Mr. Simpson McCall, who carried a year or so ago such a wealth of historical recollections across the Styx, advertises for tenders for the erection or a Brick Presbyterian Church in Vittoria. It would seem that it is to this fact we owe the preservation of the paper, for the advertisement is marked and doubtless the paper had for this reason been filed away.
Notice is given that at the next session of the District Council an application will be made to alter the travelled road between Waterford and the Boston Settlement.
Tenders are invited by the Board of Works, Montreal, for the construction of the harbor at Port Dover.
Ellis & Heath advertise that they have purchased the tannery and shoe store of G. R. Lounsbury, and are prepared to sell fine calf boots from $3.00 to $5.00; Ladies gaiter boots for $2.00, and they will exchange boots, shoes and leather for hides.
The legal cards are three in number. John J. L. Askin, whose office was at the corner of Peel and Kent Sts.; Wm. M. Wilson, Master in Chancery, with his office in the Court House, and A. Givins, who gives no particulars as to where he may be found.

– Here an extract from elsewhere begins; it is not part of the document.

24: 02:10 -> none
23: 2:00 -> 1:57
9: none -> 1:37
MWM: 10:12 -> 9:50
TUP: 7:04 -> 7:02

Mr. D. Campbell, postmaster, advertises a long list of uncalled for letters. Postmaster and owners of the letters alike have all disappeared, save one. Mr. Festus A. Culver, still hale and hearty, must have been a young correspondent in 1844.

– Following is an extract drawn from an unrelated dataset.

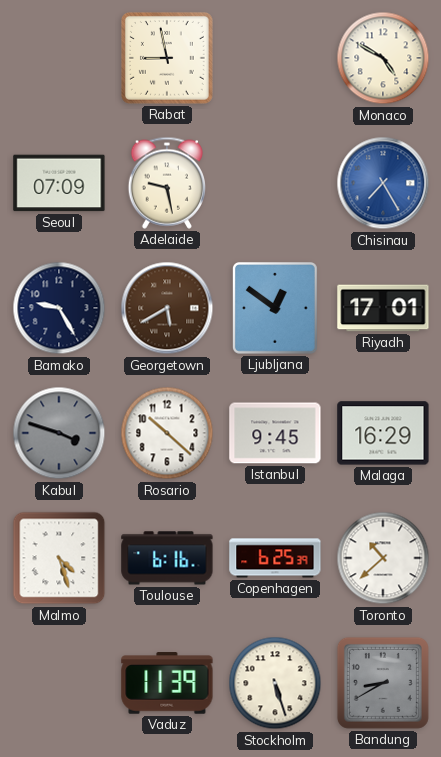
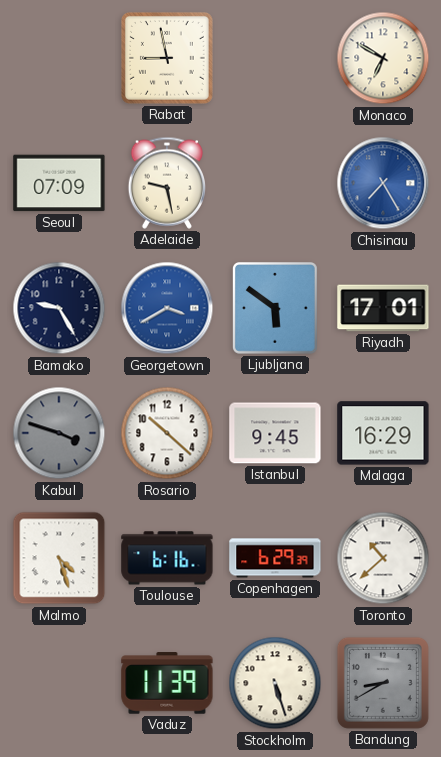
Monaco: 4:50 -> 6:50
Georgetown: 5:40 -> 3:40
Georgetown dial: brown -> blue
Ljubljana: 12:51 -> 5:51
Copenhagen: 6:25 -> 6:29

In those days the Physicians were not forbidden to announce their wares in public print. Dr. F. L. Keyes tell the readers of the Advocate that "he has removed to the town of Simcoe, where he will attend to all calls relative to his profession. Having have more than twenty years engaged in the healing art, he hopes to merit a share of public patronage. Aural and Ophthalmic surgery--diseases of the ear and eye will receive a part of his attention. Residence, first door north of Mr. Solmon, Attorney at Law."

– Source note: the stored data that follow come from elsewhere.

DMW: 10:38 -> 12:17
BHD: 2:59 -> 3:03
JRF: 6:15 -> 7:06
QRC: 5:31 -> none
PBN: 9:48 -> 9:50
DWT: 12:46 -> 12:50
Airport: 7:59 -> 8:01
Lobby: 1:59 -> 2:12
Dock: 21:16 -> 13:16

Hunt & Ozbourn has altogether some half dozen separate advertisements. They are a new firm, having formed a partnership to purchase the business until then carried on by the late Wm. E. Burr. The tin and stove trade seems to have been their principal occupation, but they had a number of side lines. One of their ads is to the effect that they have 5,000 lbs. of maple sugar for sale.
William Gibbon has not been so long gone, but most of us remember him and his business. He was advertising then that he manufactured and kept on sale, shaving soaps of an excellent description, also hard soap, soft soap and candles, equal if not superior to those made at any other establishment in Canada.
One of the oddest advertisements we quote in extenso:--
An Open Field and Fair Play
The subscriber, having consulted several able
farmers and others in regard to their home-made work, the reason of their getting so much
cut and not made up, they told me the charges were so extravagant they could not pay them,
nor would not; that they would employ their wives and women, so long as I charged so
After the full columns ad of the Canada Company, the most pretentious display in the paper is made by the Simcoe Medical Hall, near the Post Office, of which J. Mitchell is the proprietor.
Mr. Mitchell has one thousand different preparations in stock, to which he has added oils, paints, dye woods, and varnishes which he intends selling at Hamilton prices. Then follow three long lists of articles for sale, the advertisement concluding with a paragraph: "Teeth scaled and restored to their natural whiteness, also stopped with gold or silver cement, so as to preserve them from further decay."